Diana Wege, an artist and founder of We Oppose Violence Everywhere Now (WOVEN), a nonprofit with the admirable if somewhat ambitious goal of ending violence in our lifetime, says the seed for the event came when she and fellow WOVEN member and consultant Elizabeth Howard looked out Howard’s window on 94th Street. They noticed that you could see the spire of a church, the roof of a synagogue and the minaret of a mosque — three major world religions within the span of a few blocks.
“Sometime we should make a circle around the three,” Wege thought.
Joining hands in protest
That was a few years in the past, but three weeks ago, Wege said, she thought it might be time, given Trump’s campaign rhetoric about Islam and Muslim-Americans.
All protests might look alike from the outside (or from inside Trump Tower), but they differ in intent, execution and planning.
To quickly put together Circle of Peace, for example, Wege says she and her team went to the city’s Department of Transportation in search of a permit to ring the three institutions with handholding crowds, given that the group would be singing peace songs and (briefly) cutting off streets.
But the organizers reversed tactics when DOT informed them that at least one of the streets included an important bus lane. “We wouldn’t want them to shut down the buses,” says Wege.
The event was resized to take place on the sidewalks around the single block of Samuel Seabury Playground, in addition to a group of handholders in front of the church, St.

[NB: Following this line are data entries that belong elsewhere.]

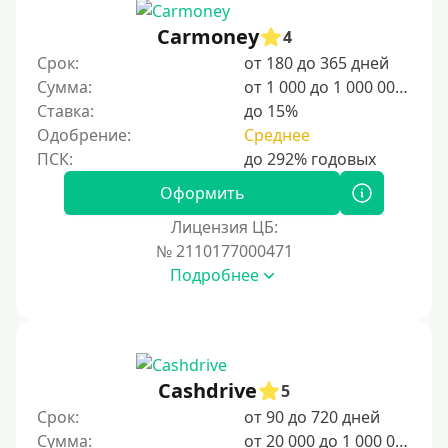
15000 руб
Carmoney
4
20000 руб
Срок:
от 180 до 365 дней
25000 руб
Сумма:
от 1 000 до 1 000 000 ₽
Ставка:
до 15%
30000 руб
Одобрение:
Среднее
30000 руб на год
35000 руб
Оформить
40000 руб
Лицензия ЦБ:
50000 руб
№ 2110177000471
Подробнее
60000 руб
70000 руб
80000 руб
90000 руб
Cashdrive
5
100000 руб
Срок:
от 90 до 720 дней
150000 руб
Сумма:
от 20 000 до 1 000 000 ₽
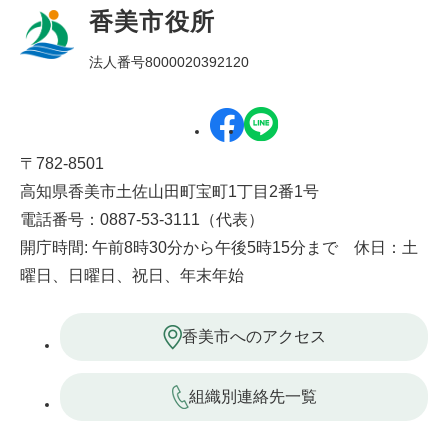
香美市役所
法人番号8000020392120
〒782-8501
高知県香美市土佐山田町宝町1丁目2番1号
電話番号：0887-53-3111（代表）
開庁時間: 午前8時30分から午後5時15分まで 休日：土
曜日、日曜日、祝日、年末年始
香美市へのアクセス
組織別連絡先一覧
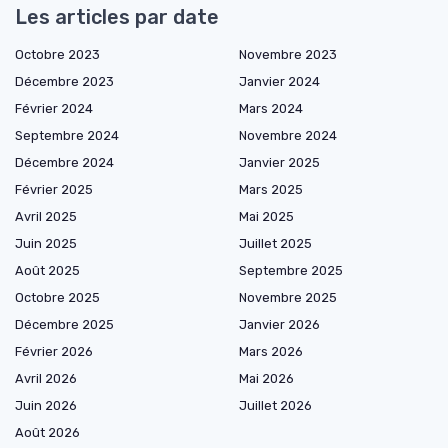
Les articles par date
Octobre 2023
Novembre 2023
Décembre 2023
Janvier 2024
Février 2024
Mars 2024
Septembre 2024
Novembre 2024
Décembre 2024
Janvier 2025
Février 2025
Mars 2025
Avril 2025
Mai 2025
Juin 2025
Juillet 2025
Août 2025
Septembre 2025
Octobre 2025
Novembre 2025
Décembre 2025
Janvier 2026
Février 2026
Mars 2026
Avril 2026
Mai 2026
Juin 2026
Juillet 2026
Août 2026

Francis de Sales, and in front of and in the garden of the Islamic Cultural Center of New York.
The synagogue, Congregation Orach Chaim, will be in sight but not directly participating, according to a representative. Wege says she was told the organization doesn’t endorse political events.
Wege’s event is certainly political, in that it is a response to Trump’s campaign rhetoric and bombast, and, to a certain extent, his election. But it’s far from strident.
“We’re trying to be positive,” says Wege, providing an interfaith vision as a counterpoint to Trump. Howard says they do not want “conflict” or “loud voices, loud posters very much against Trump, with terrible images.” There will be no marching in the streets to Trump Tower.
If the police said don’t do something, she says, they’ll obey.
Protesting in protest
Other protesters will surely be different.
There is the Columbus Square protest Thursday afternoon featuring Mayor Bill de Blasio and actor Mark Ruffalo at the foot of Trump International Hotel, which could have a little more edge.
There’s a Friday march planned by leftist groups who will likely have little compunction about disrupting traffic. Earlier this week, some others set up shop in front of Goldman Sachs’ offices to oppose “Government Sachs.”
And then of course the Women’s March in NYC and elsewhere — which itself has been pulled back and forth by competing agendas, constituencies, visions — is set for Saturday.
The different events show different philosophies about ways to speak truth to power. Some fall more or less along a spectrum of “stunthood,” and they will likely have varying degrees of impact on local or national politics, or Trump himself. Some could have none.
Together, though, they show among many New Yorkers a lingering anxiety in search of an outlet, beyond considerations of utility, on the eve of Inauguration.